Kipling gestured with his head. ‘You should be well enough in this place. At least, for the time being.'

‘That, Mr Kipling,' Evadne said, ‘sounds ominous.'

‘I should hope so. We've landed ourselves in some deep stuff indeed.' He looked about, casually, but Kingsley could see the observer's eye in the way the writer took in the surroundings. ‘While I'm happy with ominous, I don't want to stray into the melodramatic, but I need to say that dark forces are afoot.'

‘We've already encountered some,' Kingsley muttered. He told Kipling about the attack of the Spawn on Evadne's refuge.

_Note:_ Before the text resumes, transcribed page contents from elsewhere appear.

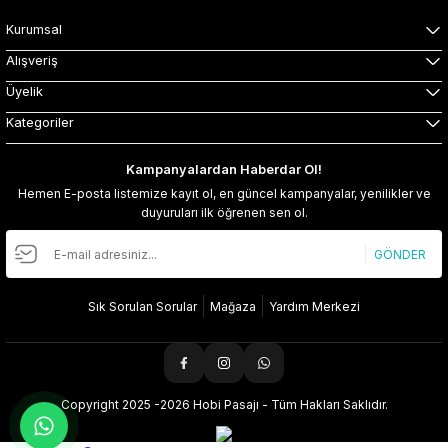
Kurumsal
Alışveriş
Üyelik
Kategoriler
Kampanyalardan Haberdar Ol!
Hemen E-posta listemize kayıt ol, en güncel kampanyalar, yenilikler ve
duyuruları ilk öğrenen sen ol.
GÖNDER
Sık Sorulan Sorular
Mağaza
Yardım Merkezi
Copyright 2025 -2026 Hobi Pasajı - Tüm Hakları Saklıdır.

‘You have an underground retreat, my dear?' The writer reached inside his jacket pocket and began to pull out a notebook. With an effort, he pushed it back. He smiled ruefully. ‘I imagine you'd prefer such a thing remain private.'

‘And undiscovered by creatures belonging to the Immortals,' Evadne said. ‘Which is why they were dealt with.'

Somewhat of an understatement, Kingsley thought, but he didn't draw attention to the matter. ‘You have news, Mr Kipling?'

‘Ah, yes, and it's about these very same Immortals.'

Kingsley saw Evadne tense. It was infinitesimal – mostly in the way she held her shoulders – but it was there. ‘You wouldn't have found where they are hiding, would you?' she asked the writer.

‘No, nothing as concrete as that. All I have are rumours, some stories, some theories.'

‘And where do these come from?' Kingsley asked.

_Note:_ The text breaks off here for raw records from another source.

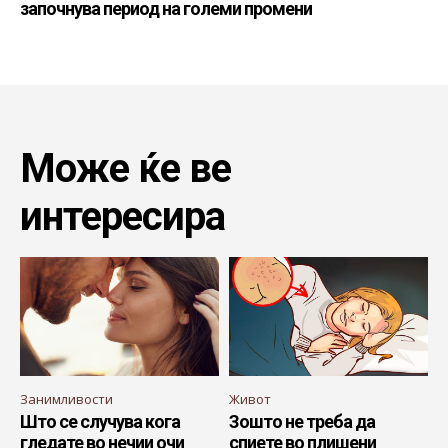
започнува период на големи промени
Може ќе ве
интересира
Занимливости
Живот
Што се случува кога
Зошто не треба да
гледате во нечии очи
спиете во плишени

The writer smiled a little. ‘I have my sources.'

Evadne snagged a passing steward and ordered a lemon squash. Kipling asked for one as well, while Kingsley opted for water. While they waited, their conversation drifted to the Olympic Games and the spirited nature of the competition. Civilised though it may be, Kipling chuckled at some of the friction that was becoming apparent between British and American officials.

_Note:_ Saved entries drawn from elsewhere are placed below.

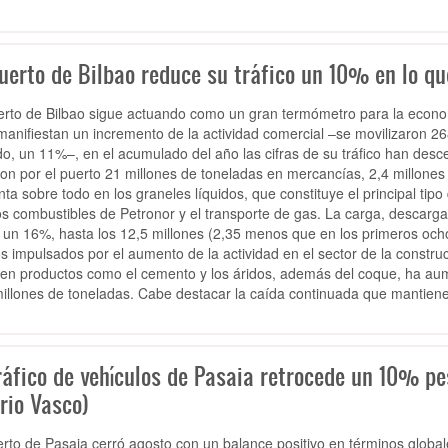
uerto de Bilbao reduce su tráfico un 10% en lo qu
erto de Bilbao sigue actuando como un gran termómetro para la econo
manifiestan un incremento de la actividad comercial –se movilizaron 
o, un 11%–, en el acumulado del año las cifras de su tráfico han desc
on por el puerto 21 millones de toneladas en mercancías, 2,4 millon
nta sobre todo en los graneles líquidos, que constituye el principal ti
os combustibles de Petronor y el transporte de gas. La carga, descarga
 un 16%, hasta los 12,5 millones (2,35 menos que en los primeros och
os impulsados por el aumento de la actividad en el sector de la constru
en productos como el cemento y los áridos, además del coque, ha aum
millones de toneladas. Cabe destacar la caída continuada que mantien
ráfico de vehículos de Pasaia retrocede un 10% pe
rio Vasco)
erto de Pasaia cerró agosto con un balance positivo en términos globa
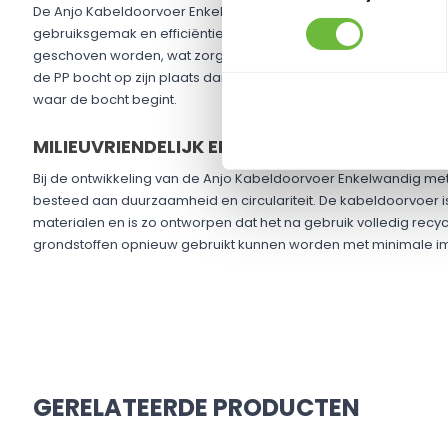
De Anjo Kabeldoorvoer Enkelwandig met PP Bochten is ontwor
gebruiksgemak en efficiëntie. De drie 45° bochten kunnen onafh
geschoven worden, wat zorgt voor een praktische en snelle mon
de PP bocht op zijn plaats dankzij de cilindrische vorm van de 
waar de bocht begint.
MILIEUVRIENDELIJK EN CIRCULAIR ONTWERP
Bij de ontwikkeling van de Anjo Kabeldoorvoer Enkelwandig met
besteed aan duurzaamheid en circulariteit. De kabeldoorvoer is 
materialen en is zo ontworpen dat het na gebruik volledig recycl
grondstoffen opnieuw gebruikt kunnen worden met minimale imp
GERELATEERDE PRODUCTEN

A waitress appeared and distributed the refreshments. Kingsley glanced outside. Rain had begun to fall again.

‘You understand that I met your father, years ago.'

Kingsley whipped his head around. He stared at the writer, then he hesitated. ‘Dr Ward?'

‘He was in India while I was there. An extraordinary man. He spent months at a time travelling about on his own, you know, not speaking to a European all that time.'

Kingsley sagged. For a moment, he'd thought Kipling was about to tell him of his real father, the man he'd never known. Dr Ward had been good to him, but Kingsley had always wondered about his real parents. Who were they? What had happened to them for him to end up nurtured by wolves?

‘Do you have any news of him?' Evadne said after glancing at Kingsley.

‘I'm afraid not, but the news I do have is more important.'

Kingsley straightened. ‘More important than finding my foster father?'

‘I understand your desire to find him,' Kipling said. ‘He's a good man and an outstanding thinker, but he is only one man.'

Evadne put a hand on Kingsley's forearm and interrupted the retort that was rising to his tongue. ‘Your meaning?' she asked the writer.

‘In coming back to London, the Immortals have taken the first step in their age-long plan to dominate all humanity.'

Kingsley started, then settled, aided by the firm pressure of Evadne's hand on his forearm. Juggler's muscles, he supposed.

Kipling explained. ‘I've been talking to some old friends who'd been in India while I was there. We combined notes and concluded that the Immortals' presence in India, appalling though their deeds were, was just a precursor, a step towards their real goal, the domination of humankind.' He smiled grimly. ‘When a two-hundred-year reign of terror and the assembling of vast riches is just a small step, then we are dealing with creatures who are evil beyond reckoning.'

‘Oh, yes,' Evadne breathed. ‘That we are.'

‘The best guess is that they have come back to England for two reasons. Firstly, they have become obsessed with the notion of mass animus.'

‘Animus?' Kingsley frowned. ‘Spirit?'

‘It's not the soul, or anything like that. It's more an insubstantial expression of the attitudes of a person, their morals and beliefs. Massed animus is the collective expression of a group of people gathered for a purpose, be it worship, play or something more sinister.'

Kingsley thought of the way applause seemed to float above an audience, a shared manifestation of goodwill and appreciation. Was this what Kipling was talking about?